Stored data entries
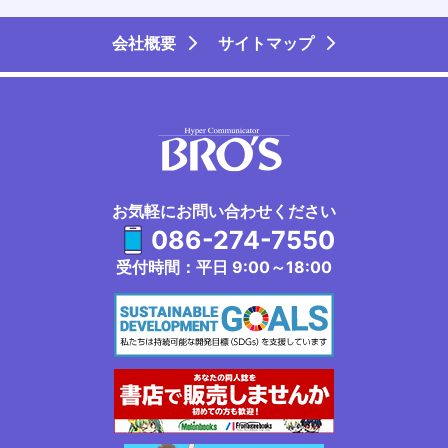
会社概要
サイトマップ
お気軽にお問い合わせください
086-274-7550
受付時間：平日 9:00～18:00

▶ **Problem description**: Exclude every picture and copy the remaining data exactly.

▶ **Answer to this exercise**:
会社概要
サイトマップ
お気軽にお問い合わせください
086-274-7550
受付時間：平日 9:00～18:00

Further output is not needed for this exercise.